Get On the Same Page!
Coordinate Your Marketing Message.
These Simple Steps Can Ensure There Aren’t Any Weak Links In Your Marketing Efforts.
Start by getting everyone on the same page.
The first part of any marketing initiative, is to make sure that everyone is on the same page. Omni-channel marketing is a perfect example of ensuring that everyone – on every channel – is on the same page and delivering the same message to your customers.
Adopting an omni-channel marketing strategy for your business goes deeper than a four day sale, though. For an omni-channel marketing strategy to work, there must be a deep understanding of the customer – their needs, preferences and buying habits. While your entire staff may not have extensive knowledge of your customers’ detailed needs and preferences, they should be delivering a consistent unified message to them that caters to their needs and preferences. Ultimately, your staff should know who your target customer is and deliver your business’s relevant, unified message to them.
Don’t always assume that your staff knows what you’re thinking and what the company’s message is. Engage them frequently – either by weekly updates or larger monthly “town hall” style meetings – and allow them to be heard. Some of the best ideas for your business may not come from your company’s leadership. Once they’re on the same page, empower them with the right tools to deliver your unified message to your customers.
Looking for more ways to get your staff on the same page? Consider this list to ensure everyone in your organization is spreading the same message.

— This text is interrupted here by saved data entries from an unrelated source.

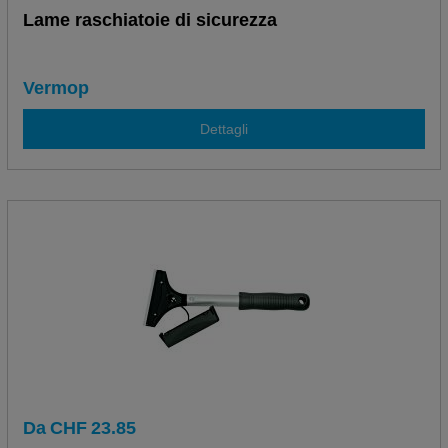
Lame raschiatoie di sicurezza
Vermop
Dettagli
Da
CHF
23.85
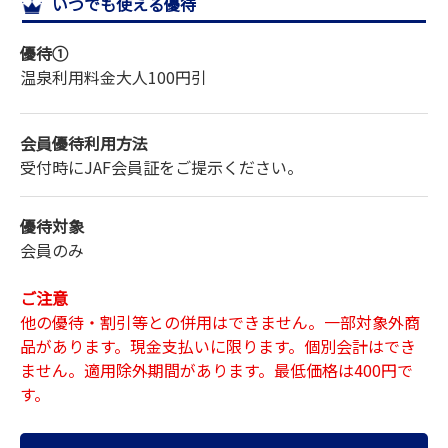
いつでも使える優待
サイトマップ
優待①
温泉利用料金
大人
100円引
会員優待利用方法
受付時にJAF会員証をご提示ください。
優待対象
会員のみ
ご注意
他の優待・割引等との併用はできません。一部対象外商
品があります。現金支払いに限ります。個別会計はでき
ません。適用除外期間があります。最低価格は400円で
す。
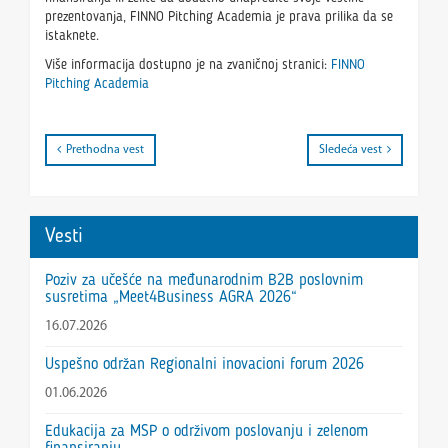
prezentovanja, FINNO Pitching Academia je prava prilika da se
istaknete.
Više informacija dostupno je na zvaničnoj stranici:
FINNO
Pitching Academia
Prethodna vest
Sledeća vest
Vesti
Poziv za učešće na međunarodnim B2B poslovnim
susretima „Meet4Business AGRA 2026“
16.07.2026
Uspešno održan Regionalni inovacioni forum 2026
01.06.2026
Edukacija za MSP o održivom poslovanju i zelenom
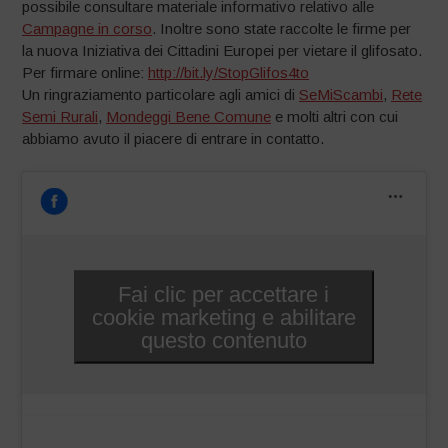
possibile consultare materiale informativo relativo alle
Campagne in corso
. Inoltre sono state raccolte le firme per
la nuova Iniziativa dei Cittadini Europei per vietare il glifosato.
Per firmare online:
http://bit.ly/StopGlifos4to
Un ringraziamento particolare agli amici di
SeMiScambi
,
Rete
Semi Rurali
,
Mondeggi Bene Comune
e molti altri con cui
abbiamo avuto il piacere di entrare in contatto.
Fai clic per accettare i
cookie marketing e abilitare
questo contenuto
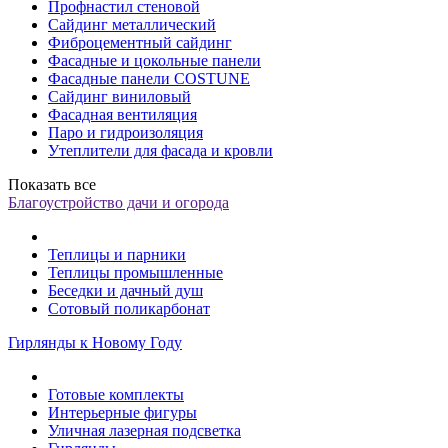
Профнастил стеновой
Сайдинг металлический
Фиброцементный сайдинг
Фасадные и цокольные панели
Фасадные панели COSTUNE
Сайдинг виниловый
Фасадная вентиляция
Паро и гидроизоляция
Утеплители для фасада и кровли
Показать все
Благоустройство дачи и огорода
Теплицы и парники
Теплицы промышленные
Беседки и дачный душ
Сотовый поликарбонат
Гирлянды к Новому Году
Готовые комплекты
Интерьерные фигуры
Уличная лазерная подсветка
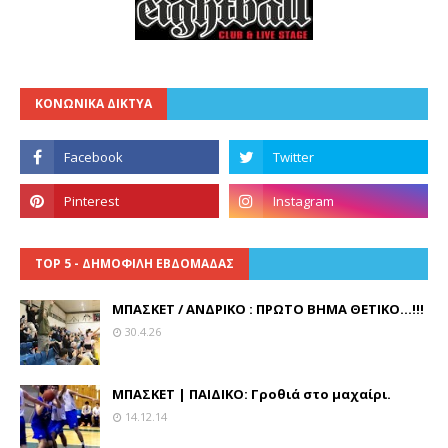
ΚΟΝΩΝΙΚΑ ΔΙΚΤΥΑ
TOP 5 - ΔΗΜΟΦΙΛΗ ΕΒΔΟΜΑΔΑΣ
ΜΠΑΣΚΕΤ / ΑΝΔΡΙΚΟ : ΠΡΩΤΟ ΒΗΜΑ ΘΕΤΙΚΟ...!!!
30.4.26
ΜΠΑΣΚΕΤ | ΠΑΙΔΙΚΟ: Γροθιά στο μαχαίρι.
14.12.14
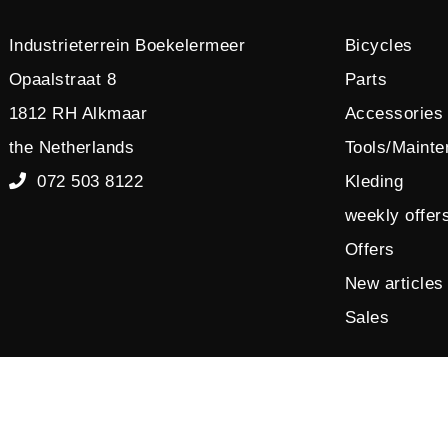
Industrieterrein Boekelermeer
Bicycles
Opaalstraat 8
Parts
1812 RH Alkmaar
Accessories
the Netherlands
Tools/Maint
072 503 8122
Kleding
weekly offer
Offers
New articles
Sales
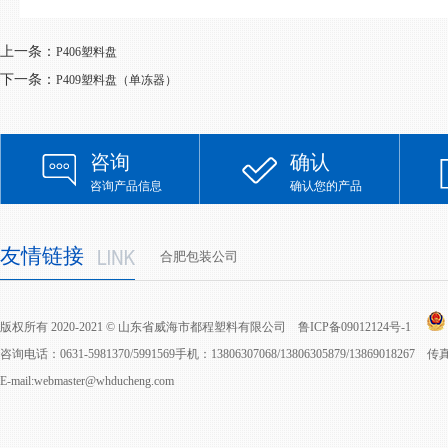
上一条：
P406塑料盘
下一条：
P409塑料盘（单冻器）
咨询
确认
咨询产品信息
确认您的产品
友情链接
合肥包装公司
版权所有 2020-2021 © 山东省威海市都程塑料有限公司
鲁ICP备09012124号-1
咨询电话：0631-5981370/5991569手机：13806307068/13806305879/13869018267 
E-mail:webmaster@whducheng.com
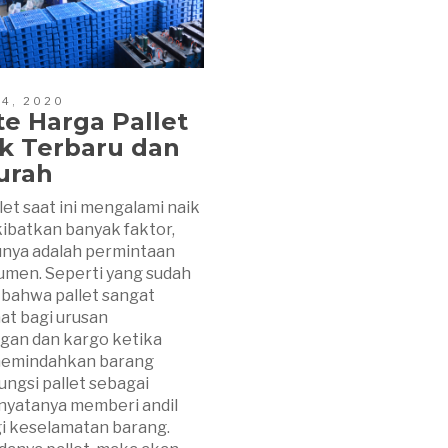
24, 2020
e Harga Pallet
ik Terbaru dan
urah
let saat ini mengalami naik
kibatkan banyak faktor,
unya adalah permintaan
umen. Seperti yang sudah
 bahwa pallet sangat
at bagi urusan
gan dan kargo ketika
emindahkan barang
Fungsi pallet sebagai
nyatanya memberi andil
i keselamatan barang.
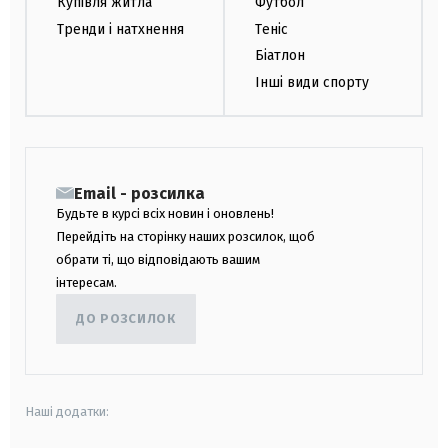
Купівля житла
Футбол
Тренди і натхнення
Теніс
Біатлон
Інші види спорту
Email - розсилка
Будьте в курсі всіх новин і оновлень!
Перейдіть на сторінку наших розсилок, щоб
обрати ті, що відповідають вашим
інтересам.
ДО РОЗСИЛОК
Наші додатки:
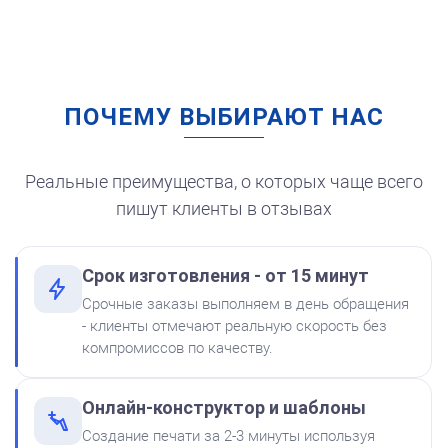
Заказать
ПОЧЕМУ ВЫБИРАЮТ НАС
Штемпельная подушка
для автоматической
печати
250
Реальные преимущества, о которых чаще всего
пишут клиенты в отзывах
Срок изготовления - от 15 минут
от 600
Печать Для парикмахера
Срочные заказы выполняем в день обращения
Краска на водной основе
- клиенты отмечают реальную скорость без
Shiny S-62 КРАСНАЯ 28ml
Заказать
компромиссов по качеству.
300
Онлайн-конструктор и шаблоны
Создание печати за 2-3 минуты используя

Adopt a customer-centric marketing plan.
Overlooking the “little things” in your business is like not paying attention to detail – and your customers will notice. It’s important that your customer experience is considered first and foremost in your marketing efforts. By being customer-centric in your marketing, you’re not only thinking about the products that your customers want from you, but how they want to shop – whether they research online and then come into your store or doing all their researching and shopping online – the buying experience should be the same: straightforward, ample information to make a buying decision, ensuring it’s easy to contact your business with questions and following up after the purchase to build product loyalty.

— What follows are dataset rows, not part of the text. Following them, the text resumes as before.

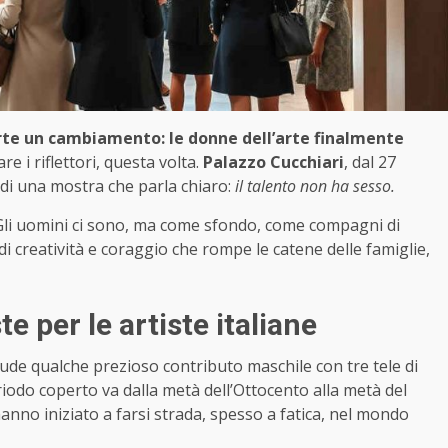
verte un cambiamento: le donne dell’arte finalmente
e i riflettori, questa volta.
Palazzo Cucchiari
, dal 27
 di una mostra che parla chiaro:
il talento non ha sesso.
i. Gli uomini ci sono, ma come sfondo, come compagni di
di creatività e coraggio che rompe le catene delle famiglie,
e per le artiste italiane
lude qualche prezioso contributo maschile con tre tele di
eriodo coperto va dalla metà dell’Ottocento alla metà del
nno iniziato a farsi strada, spesso a fatica, nel mondo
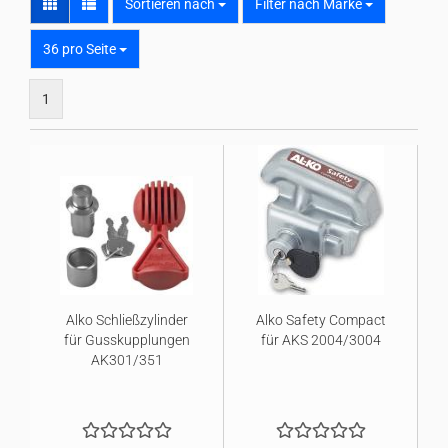
Sortieren nach
Sortieren nach
Filter nach Marke
pro Seite
36 pro Seite
1
Alko Schließzylinder
Alko Safety Compact
für Gusskupplungen
für AKS 2004/3004
AK301/351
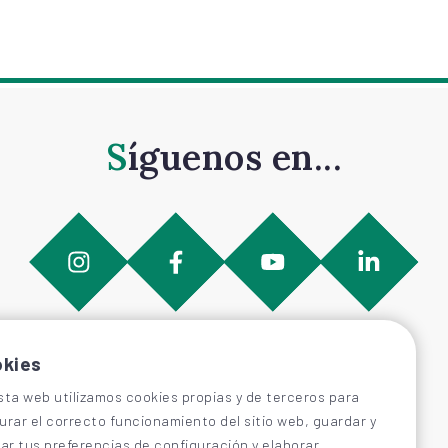
Síguenos en...
kies
sta web utilizamos cookies propias y de terceros para
urar el correcto funcionamiento del sitio web, guardar y
car tus preferencias de configuración y elaborar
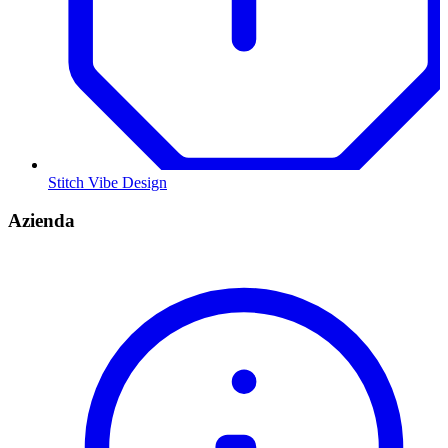
Stitch Vibe Design
Azienda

Create simple, consistent processes for customer purchasing.
In general, the simpler that you can make a process that a customer has to do before they can make a purchase, the more likely that the customer will complete the process and make the sale. This is especially true of purchases made online. 23% of online shopping cart abandonments are because of complicated processes and checking out taking too long. Bottom line: Create (and maintain) simple, quick processes that move the customer toward a hassle-free checkout experience.
Don’t stop the customer service after the sale.

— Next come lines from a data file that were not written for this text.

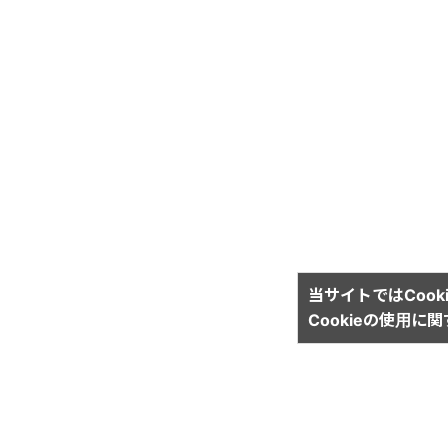
当サイトではCook
Cookieの使用に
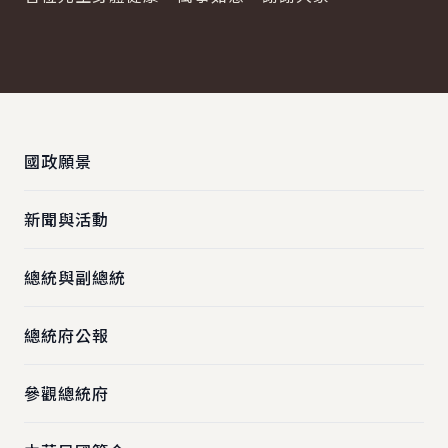
:::
國政願景
新聞與活動
總統與副總統
總統府公報
參觀總統府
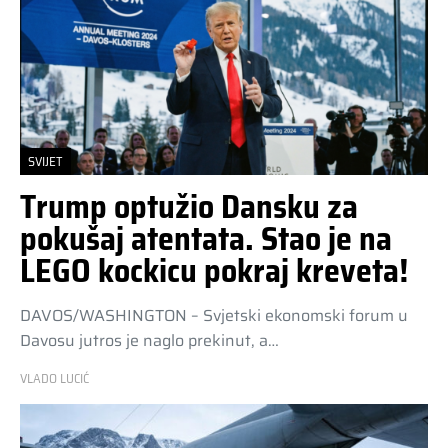
SVIJET
Trump optužio Dansku za
pokušaj atentata. Stao je na
LEGO kockicu pokraj kreveta!
DAVOS/WASHINGTON – Svjetski ekonomski forum u
Davosu jutros je naglo prekinut, a…
VLADO LUCIĆ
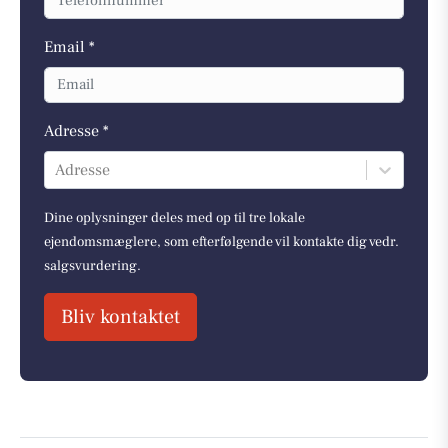
Email *
Adresse *
Adresse
Dine oplysninger deles med op til tre lokale
ejendomsmæglere, som efterfølgende vil kontakte dig vedr.
salgsvurdering.
Bliv kontaktet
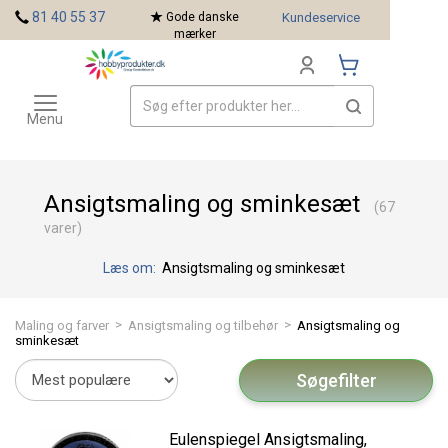
<
81 40 55 37
Gode danske
Kundeservice
mærker
Toggle
Mærker
navigation
Menu
Ansigtsmaling og sminkesæt
(67
varer)
Læs om:
Ansigtsmaling og sminkesæt
>
>
Maling og farver
Ansigtsmaling og tilbehør
Ansigtsmaling og
sminkesæt
Søgefilter
Eulenspiegel Ansigtsmaling,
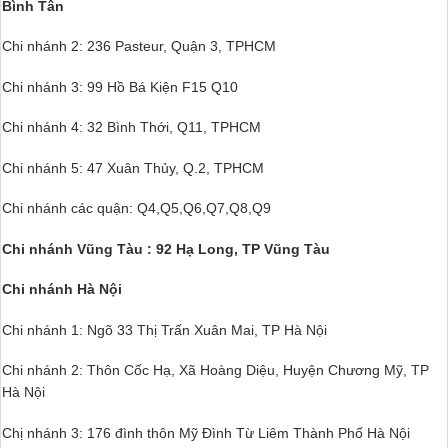
Bình Tân
Chi nhánh 2: 236 Pasteur, Quận 3, TPHCM
Chi nhánh 3: 99 Hồ Bá Kiện F15 Q10
Chi nhánh 4: 32 Bình Thới, Q11, TPHCM
Chi nhánh 5: 47 Xuân Thủy, Q.2, TPHCM
Chi nhánh các quận: Q4,Q5,Q6,Q7,Q8,Q9
Chi nhánh Vũng Tàu : 92 Hạ Long, TP Vũng Tàu
Chi nhánh Hà Nội
Chi nhánh 1: Ngõ 33 Thị Trấn Xuân Mai, TP Hà Nội
Chi nhánh 2: Thôn Cốc Hạ, Xã Hoàng Diệu, Huyện Chương Mỹ, TP
Hà Nội
Chị nhánh 3: 176 đình thôn Mỹ Đình Từ Liêm Thành Phố Hà Nội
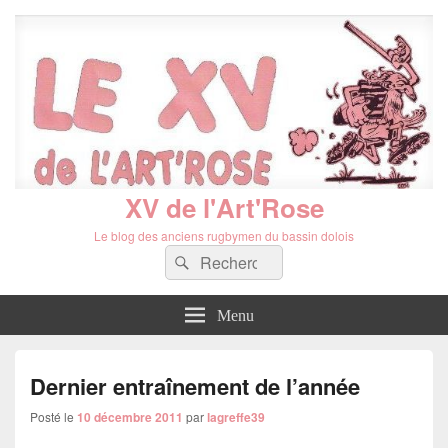
XV de l'Art'Rose
Le blog des anciens rugbymen du bassin dolois
Recherche :
Rechercher
Menu
Dernier entraînement de l’année
Posté le
10 décembre 2011
par
lagreffe39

It’s important to note that customer retention and acquisition are two entirely different activities; while they both involve engaging your customers and potential customers, one is infinitely more challenging than the other. Acquiring a new customer is five times more expensive than retaining an existing customer. It makes sense, then, that focusing on retaining your existing customers is more cost effective, and in a great measure, easier than acquiring a new customer.